Records from a collection |
════
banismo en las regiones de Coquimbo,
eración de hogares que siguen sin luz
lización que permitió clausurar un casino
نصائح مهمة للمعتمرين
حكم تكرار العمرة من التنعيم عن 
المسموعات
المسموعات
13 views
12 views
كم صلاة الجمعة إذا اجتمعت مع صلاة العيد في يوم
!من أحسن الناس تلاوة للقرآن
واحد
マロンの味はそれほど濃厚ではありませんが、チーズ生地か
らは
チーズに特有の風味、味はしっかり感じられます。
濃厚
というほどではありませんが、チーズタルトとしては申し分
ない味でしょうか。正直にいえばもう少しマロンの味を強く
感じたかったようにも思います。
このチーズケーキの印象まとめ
════
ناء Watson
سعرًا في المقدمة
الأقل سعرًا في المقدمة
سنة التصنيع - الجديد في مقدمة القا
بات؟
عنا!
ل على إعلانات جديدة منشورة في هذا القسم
════
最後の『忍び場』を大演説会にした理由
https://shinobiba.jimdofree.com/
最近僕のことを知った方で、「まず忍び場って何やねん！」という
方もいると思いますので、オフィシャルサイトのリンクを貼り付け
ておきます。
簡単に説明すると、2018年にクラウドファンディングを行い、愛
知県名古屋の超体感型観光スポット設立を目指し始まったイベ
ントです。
════
The problem | From the records above, copy only the lines starting with the line that holds "banismo en las" and going on through the line that holds "このチーズケーキの印象まとめ", exactly as written.

Exercise answer |
banismo en las regiones de Coquimbo,
eración de hogares que siguen sin luz
lización que permitió clausurar un casino
نصائح مهمة للمعتمرين
حكم تكرار العمرة من التنعيم عن 
المسموعات
المسموعات
13 views
12 views
كم صلاة الجمعة إذا اجتمعت مع صلاة العيد في يوم
!من أحسن الناس تلاوة للقرآن
واحد
マロンの味はそれほど濃厚ではありませんが、チーズ生地か
らは
チーズに特有の風味、味はしっかり感じられます。
濃厚
というほどではありませんが、チーズタルトとしては申し分
ない味でしょうか。正直にいえばもう少しマロンの味を強く
感じたかったようにも思います。
このチーズケーキの印象まとめ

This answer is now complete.